[[ Data for the task, beginning ]]

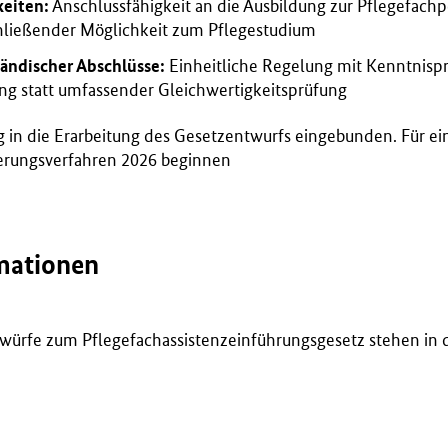
keiten:
Anschlussfähigkeit an die Ausbildung zur Pflegefachp
hließender Möglichkeit zum Pflegestudium
ändischer Abschlüsse:
Einheitliche Regelung mit Kenntnisp
g statt umfassender Gleichwertigkeitsprüfung
 in die Erarbeitung des Gesetzentwurfs eingebunden. Für ei
erungsverfahren 2026 beginnen
mationen
twürfe zum Pflegefachassistenzeinführungsgesetz stehen in 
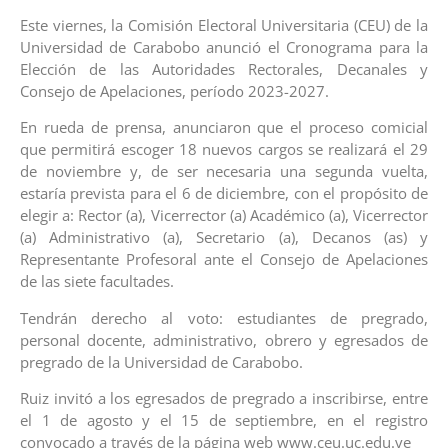
Este viernes, la Comisión Electoral Universitaria (CEU) de la
Universidad de Carabobo anunció el Cronograma para la
Elección de las Autoridades Rectorales, Decanales y
Consejo de Apelaciones, período 2023-2027.
En rueda de prensa, anunciaron que el proceso comicial
que permitirá escoger 18 nuevos cargos se realizará el 29
de noviembre y, de ser necesaria una segunda vuelta,
estaría prevista para el 6 de diciembre, con el propósito de
elegir a: Rector (a), Vicerrector (a) Académico (a), Vicerrector
(a) Administrativo (a), Secretario (a), Decanos (as) y
Representante Profesoral ante el Consejo de Apelaciones
de las siete facultades.
Tendrán derecho al voto: estudiantes de pregrado,
personal docente, administrativo, obrero y egresados de
pregrado de la Universidad de Carabobo.
Ruiz invitó a los egresados de pregrado a inscribirse, entre
el 1 de agosto y el 15 de septiembre, en el registro
convocado a través de la página web www.ceu.uc.edu.ve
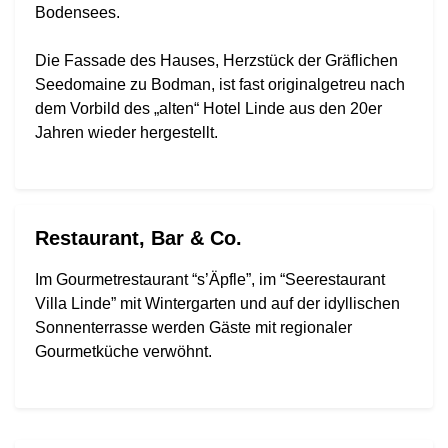
Bodensees.
Die Fassade des Hauses, Herzstück der Gräflichen
Seedomaine zu Bodman, ist fast originalgetreu nach
dem Vorbild des „alten“ Hotel Linde aus den 20er
Jahren wieder hergestellt.
Restaurant, Bar & Co.
Im Gourmetrestaurant “s’Äpfle”, im “Seerestaurant
Villa Linde” mit Wintergarten und auf der idyllischen
Sonnenterrasse werden Gäste mit regionaler
Gourmetküche verwöhnt.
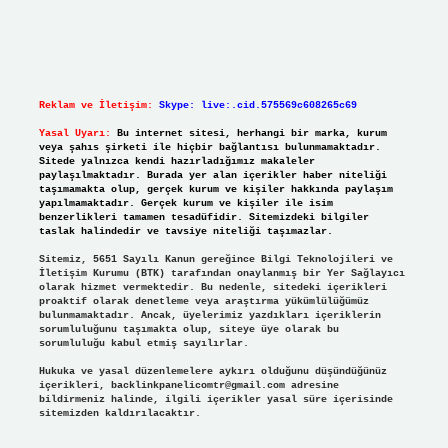
Reklam ve İletişim:
Skype: live:.cid.575569c608265c69
Yasal Uyarı:
Bu internet sitesi, herhangi bir marka, kurum
veya şahıs şirketi ile hiçbir bağlantısı bulunmamaktadır.
Sitede yalnızca kendi hazırladığımız makaleler
paylaşılmaktadır. Burada yer alan içerikler haber niteliği
taşımamakta olup, gerçek kurum ve kişiler hakkında paylaşım
yapılmamaktadır. Gerçek kurum ve kişiler ile isim
benzerlikleri tamamen tesadüfidir. Sitemizdeki bilgiler
taslak halindedir ve tavsiye niteliği taşımazlar.
Sitemiz, 5651 Sayılı Kanun gereğince Bilgi Teknolojileri ve
İletişim Kurumu (BTK) tarafından onaylanmış bir Yer Sağlayıcı
olarak hizmet vermektedir. Bu nedenle, sitedeki içerikleri
proaktif olarak denetleme veya araştırma yükümlülüğümüz
bulunmamaktadır. Ancak, üyelerimiz yazdıkları içeriklerin
sorumluluğunu taşımakta olup, siteye üye olarak bu
sorumluluğu kabul etmiş sayılırlar.
Hukuka ve yasal düzenlemelere aykırı olduğunu düşündüğünüz
içerikleri,
backlinkpanelicomtr@gmail.com
adresine
bildirmeniz halinde, ilgili içerikler yasal süre içerisinde
sitemizden kaldırılacaktır.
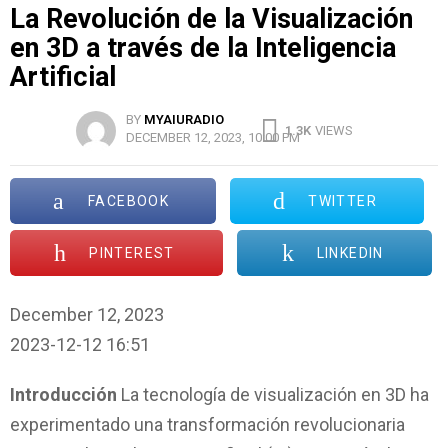
La Revolución de la Visualización
en 3D a través de la Inteligencia
Artificial
BY
MYAIURADIO
1.3K
VIEWS
DECEMBER 12, 2023, 10:00 PM
FACEBOOK
TWITTER
PINTEREST
LINKEDIN
December 12, 2023
2023-12-12 16:51
L
Introducción
La tecnología de visualización en 3D ha
a
experimentado una transformación revolucionaria
R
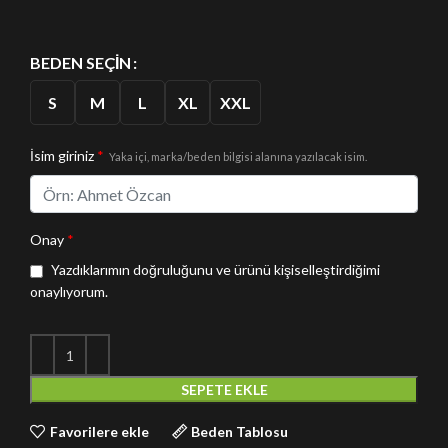
BEDEN SEÇIN
S
M
L
XL
XXL
İsim giriniz
*
Yaka içi, marka/beden bilgisi alanına yazılacak isim.
Onay
*
Yazdıklarımın doğruluğunu ve ürünü kişiselleştirdiğimi
onaylıyorum.
SEPETE EKLE
Favorilere ekle
Beden Tablosu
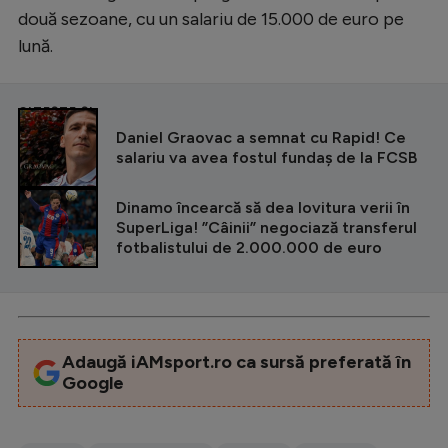
două sezoane, cu un salariu de 15.000 de euro pe
lună.
CITEȘTE ȘI
Daniel Graovac a semnat cu Rapid! Ce
salariu va avea fostul fundaș de la FCSB
Dinamo încearcă să dea lovitura verii în
SuperLiga! ”Câinii” negociază transferul
fotbalistului de 2.000.000 de euro
Adaugă iAMsport.ro ca sursă preferată în
Google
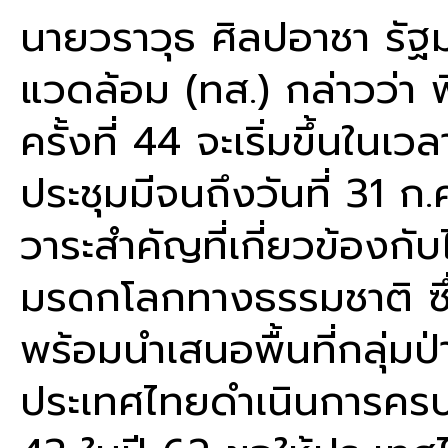
นายวราวุธ ศิลปอาชา รัฐ
แวดล้อม (ทส.) กล่าวว่
ครั้งที่ 44 จะเริ่มขึ้น
ประชุมมีจนถึงวันที่ 31 ก
วาระสำคัญที่เกี่ยวข้องกั
มรดกโลกทางธรรมชาติ ซึ่ง
พร้อมนำเสนอพื้นที่กลุ่มป
ประเทศไทยดำเนินการครบ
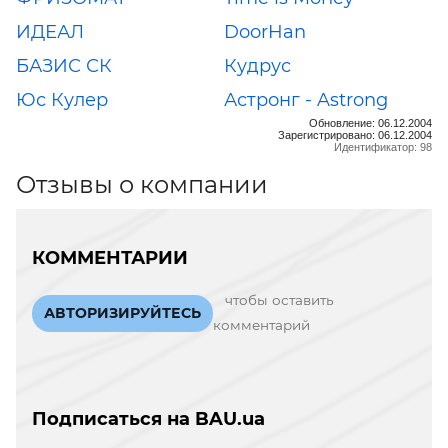
ИДЕАЛ
DoorHan
БАЗИС СК
Кудрус
Юс Кулер
Астронг - Astrong
Обновление: 06.12.2004
Зарегистрировано: 06.12.2004
Идентификатор: 98
Отзывы о компании
КОММЕНТАРИИ
чтобы оставить
АВТОРИЗИРУЙТЕСЬ
комментарий
Подписаться на BAU.ua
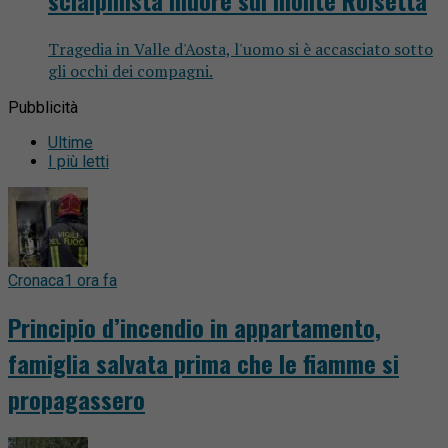
Tragedia in Valle d'Aosta, l'uomo si è accasciato sotto
gli occhi dei compagni.
Pubblicità
Ultime
I più letti
Cronaca
1 ora fa
Principio d’incendio in appartamento,
famiglia salvata prima che le fiamme si
propagassero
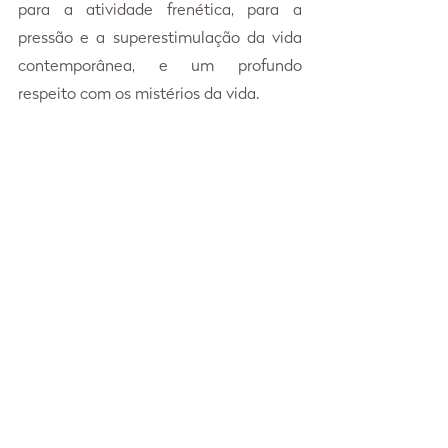
para a atividade frenética, para a 
pressão e a superestimulação da vida 
contemporânea, e um profundo 
respeito com os mistérios da vida.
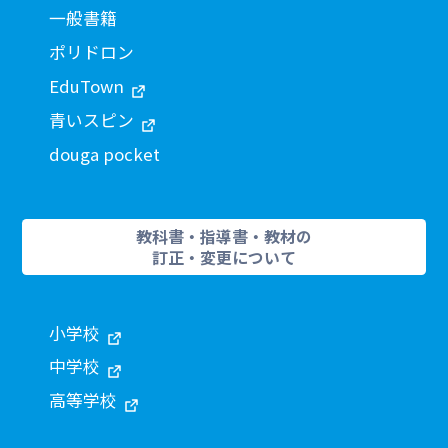
一般書籍
ポリドロン
EduTown
青いスピン
douga pocket
教科書・指導書・教材の
訂正・変更について
小学校
中学校
高等学校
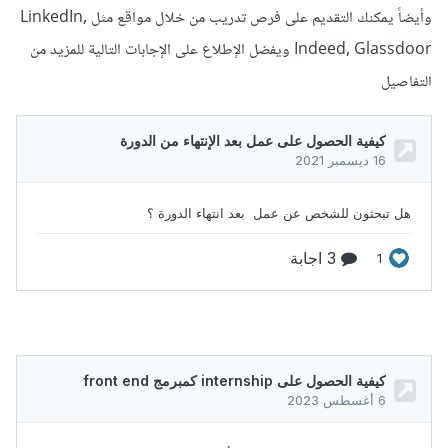
وأيضاً يمكنك التقديم على فرص تدريب من خلال مواقع مثل LinkedIn,
Indeed, Glassdoor ويفضل الإطلاع على الإجابات التالية للمزيد من
التفاصيل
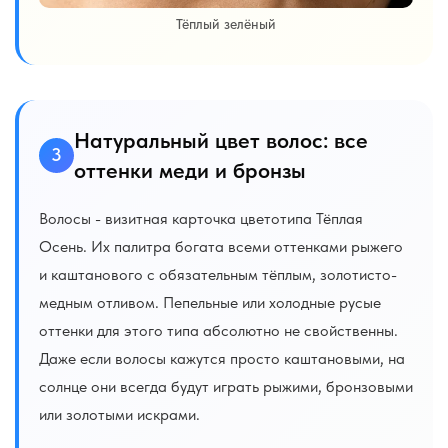
Тёплый зелёный
Натуральный цвет волос: все
3
оттенки меди и бронзы
Волосы - визитная карточка цветотипа Тёплая
Осень. Их палитра богата всеми оттенками рыжего
и каштанового с обязательным тёплым, золотисто-
медным отливом. Пепельные или холодные русые
оттенки для этого типа абсолютно не свойственны.
Даже если волосы кажутся просто каштановыми, на
солнце они всегда будут играть рыжими, бронзовыми
или золотыми искрами.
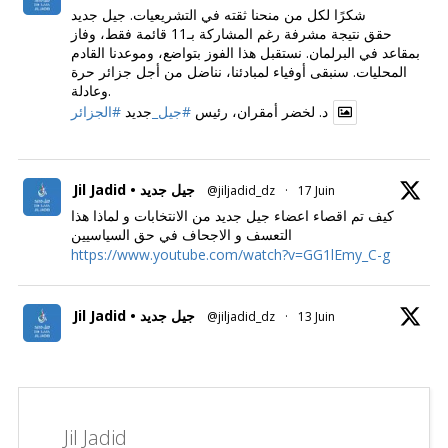
شكرًا لكل من منحنا ثقته في التشريعيات. جيل جديد
حقق نتيجة مشرفة رغم المشاركة بـ11 قائمة فقط، وفاز
بمقاعد في البرلمان. نستقبل هذا الفوز بتواضع، وموعدنا القادم
المحليات. سنبقى أوفياء لمبادئنا، نناضل من أجل جزائر حرة
وعادلة.
د. لخضر أمقران، رئيس
#جيل_
جديد
#الجزائر
Jil Jadid • جيل جديد
@jiljadid_dz
·
17 Juin
كيف تم اقصاء اعضاء جيل جديد من الانتخابات و لماذا هذا
التعسف و الاجحاف في حق السياسيين
https://www.youtube.com/watch?v=GG1lEmy_C-g
Jil Jadid • جيل جديد
@jiljadid_dz
·
13 Juin
Jil Jadid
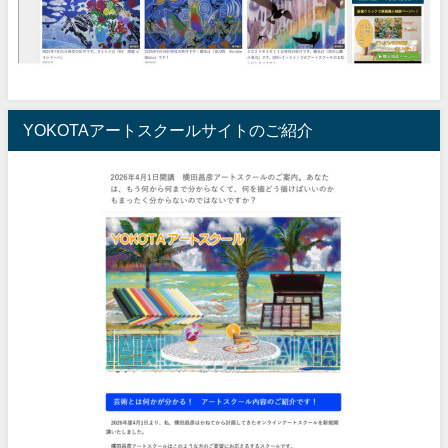
YOKOTAアートスクールサイトのご紹介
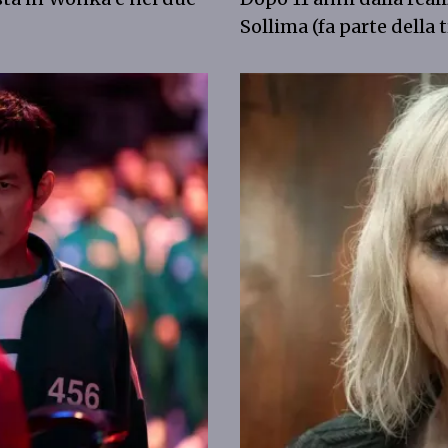
Sollima (fa parte della 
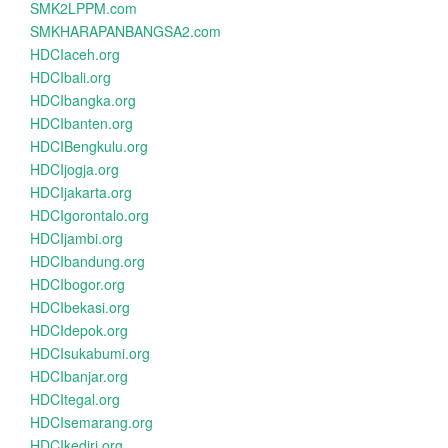
SMK2LPPM.com
SMKHARAPANBANGSA2.com
HDCIaceh.org
HDCIbali.org
HDCIbangka.org
HDCIbanten.org
HDCIBengkulu.org
HDCIjogja.org
HDCIjakarta.org
HDCIgorontalo.org
HDCIjambi.org
HDCIbandung.org
HDCIbogor.org
HDCIbekasi.org
HDCIdepok.org
HDCIsukabumi.org
HDCIbanjar.org
HDCItegal.org
HDCIsemarang.org
HDCIkediri.org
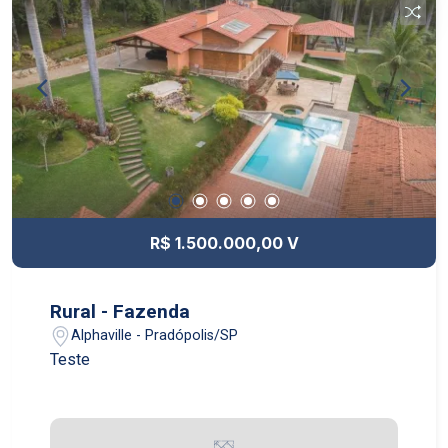
R$ 1.500.000,00 V
Rural - Fazenda
Alphaville - Pradópolis/SP
Teste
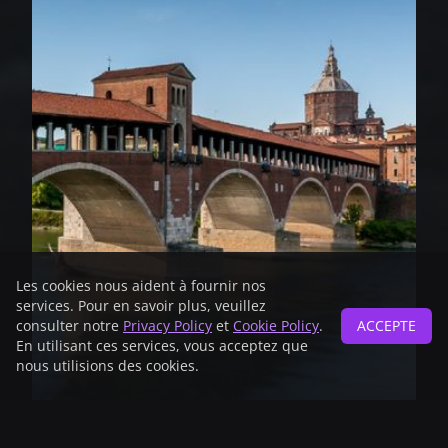
Les cookies nous aident à fournir nos
services. Pour en savoir plus, veuillez
consulter notre
Privacy Policy
et
Cookie Policy
.
ACCEPTE
En utilisant ces services, vous acceptez que
nous utilisions des cookies.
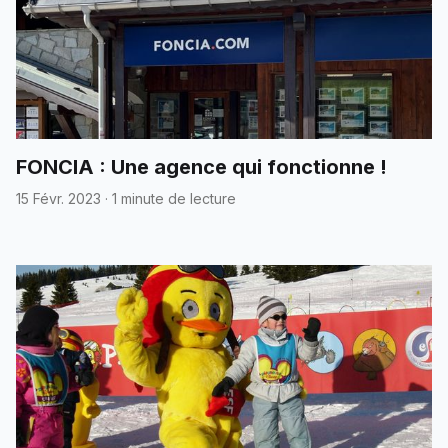
FONCIA : Une agence qui fonctionne !
15 Févr. 2023
·
1 minute de lecture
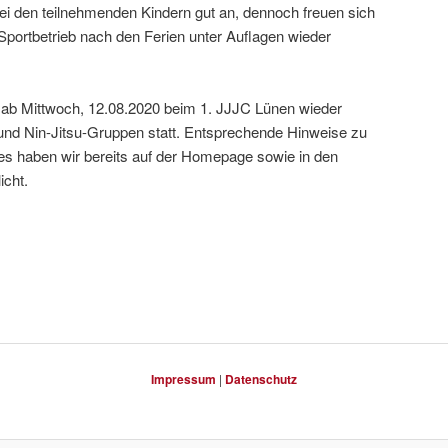
i den teilnehmenden Kindern gut an, dennoch freuen sich
“ Sportbetrieb nach den Ferien unter Auflagen wieder
 ab Mittwoch, 12.08.2020 beim 1. JJJC Lünen wieder
- und Nin-Jitsu-Gruppen statt. Entsprechende Hinweise zu
es haben wir bereits auf der Homepage sowie in den
icht.
Impressum
|
Datenschutz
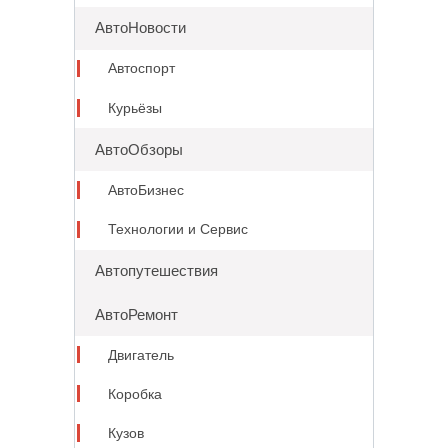
АвтоНовости
Автоспорт
Курьёзы
АвтоОбзоры
АвтоБизнес
Технологии и Сервис
Автопутешествия
АвтоРемонт
Двигатель
Коробка
Кузов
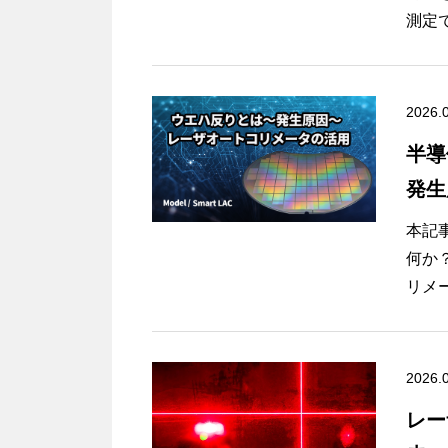
る平
測定
測定
【こ
・平
一方
2026.
・平
って
・オ
半導
反射
・平
発生
その
由
・測
活用
本記
・必
何か
・レ
リメ
・ビ
しま
を考
近年
エハ
2026.
本記
Ga
ト・
レー
ます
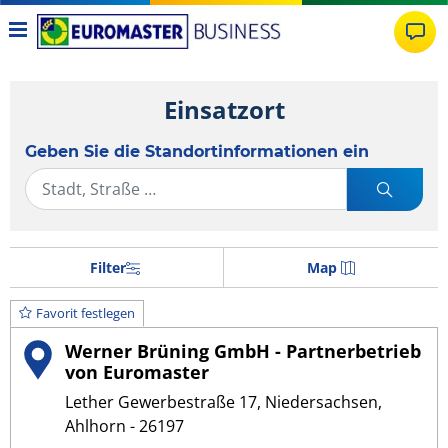
Einsatzort
Geben Sie die Standortinformationen ein
Filter
Map
Favorit festlegen
Werner Brüning GmbH - Partnerbetrieb
von Euromaster
Lether Gewerbestraße 17, Niedersachsen,
Ahlhorn - 26197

[[ Data for the task, end ]]

Your answer is the exact run of lines above from the one with "SMK2LPPM.com" through the one with "services. Pour en savoir plus, veuillez", both ends included, minus any picture.

◆ **Response area**:
SMK2LPPM.com
SMKHARAPANBANGSA2.com
HDCIaceh.org
HDCIbali.org
HDCIbangka.org
HDCIbanten.org
HDCIBengkulu.org
HDCIjogja.org
HDCIjakarta.org
HDCIgorontalo.org
HDCIjambi.org
HDCIbandung.org
HDCIbogor.org
HDCIbekasi.org
HDCIdepok.org
HDCIsukabumi.org
HDCIbanjar.org
HDCItegal.org
HDCIsemarang.org
HDCIkediri.org
R$ 1.500.000,00 V
Rural - Fazenda
Alphaville - Pradópolis/SP
Teste
Les cookies nous aident à fournir nos
services. Pour en savoir plus, veuillez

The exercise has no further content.